Numerical Assessment of Advective and Diffusive Dynamics of Interacting and Isolated Prototypical Convectively Initiated Circulations

TL;DR

This study evaluates a simplified model (KRoNUT) for representing convective circulations, comparing it to high-resolution simulations, and explores how advection and diffusion influence the dynamics of isolated and interacting convective systems.

Contribution

The paper introduces and validates the KRoNUT model for bulk convective flow representation and analyzes the roles of advection and diffusion in circulation dynamics.

Findings

KRoNUT accurately reproduces flow tendencies from high-resolution simulations.

Horizontal advection significantly influences circulation evolution without buoyancy.

Interactions can stabilize or cluster circulation centers.

Abstract

The bulk circulation associated with convective clouds includes not only a region of updraft and cloudy air but also a region of compensating descent and cloud-free air and horizontal motions coupling these regions. The Kinematic Representation of Non-rotating Updraft Tori (KRoNUT) model is a simple representation of this entire flow. First, the skill of the KRoNUT in representing flows from a high resolution full-physics simulation of marine tropical convection is compared to various plume representations of convection.
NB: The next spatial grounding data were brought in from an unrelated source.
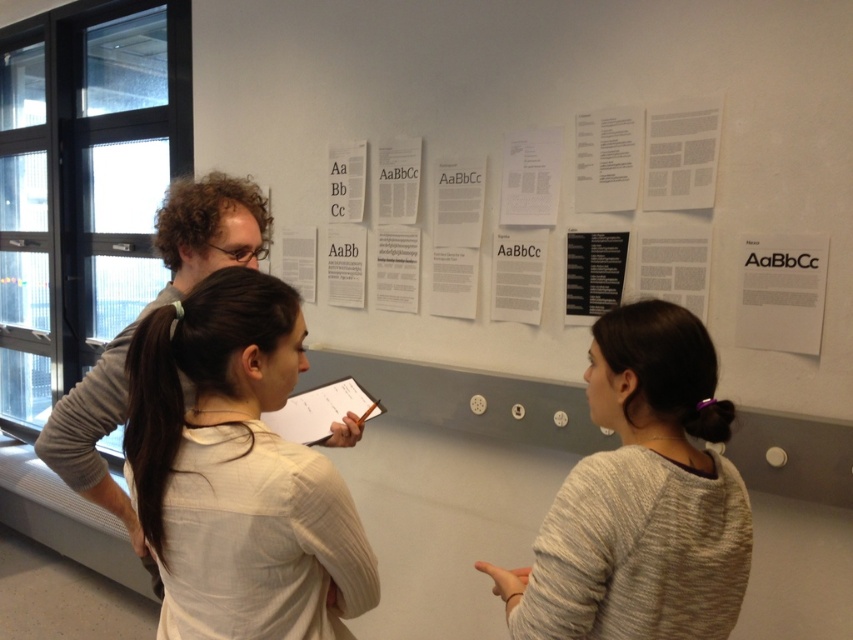 Does gray sweater at center appear under brown smooth hair at center?

Yes, gray sweater at center is below brown smooth hair at center.

Is gray sweater at center in front of brown smooth hair at center?

That is True.

Who is more forward, (x=639, y=490) or (x=161, y=476)?

Point (x=161, y=476)

I want to click on gray sweater at center, so click(641, 499).

What do you see at coordinates (641, 499) in the screenshot? Image resolution: width=853 pixels, height=640 pixels. I see `gray sweater at center` at bounding box center [641, 499].

Is gray sweater at center below white paper at right?

Yes.

Who is more distant from viewer, (726, 435) or (807, 330)?

The point (807, 330) is more distant.

Image resolution: width=853 pixels, height=640 pixels. I want to click on gray sweater at center, so click(x=641, y=499).

Is the position of white fabric shirt at center less distant than that of white paper at right?

That is True.

Between white fabric shirt at center and white paper at right, which one has more height?

white fabric shirt at center

Locate an element on the screen. The height and width of the screenshot is (640, 853). white fabric shirt at center is located at coordinates (238, 472).

Image resolution: width=853 pixels, height=640 pixels. Find the location of `white fabric shirt at center`. white fabric shirt at center is located at coordinates (238, 472).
Then the KRoNUT is used to construct bulk descriptions of the dry dynamics of isolated and interacting convective circulations under the influence of advection and diffusion (only). Cross sections of advective and diffusive tendencies show that while vertical advection of the vertical wind is the most important advective tendency in clouds, the horizontal component of the convective circulation and advection thereof plays a crucial role in the evolution of circulations in the absence of buoyancy. Strong curvature of the flow near the surface and near the updraft core results in locally strong diffusive tendencies that depend on scale. Cross sections of tendencies from the KRoNUT compare favourably to results from the simulation. Interacting circulations are shown to exhibit a wide range of dynamics with some cases of interactions leading to unique stability of geometric properties of otherwise evolving flows and some leading to geometric clustering of circulation centers.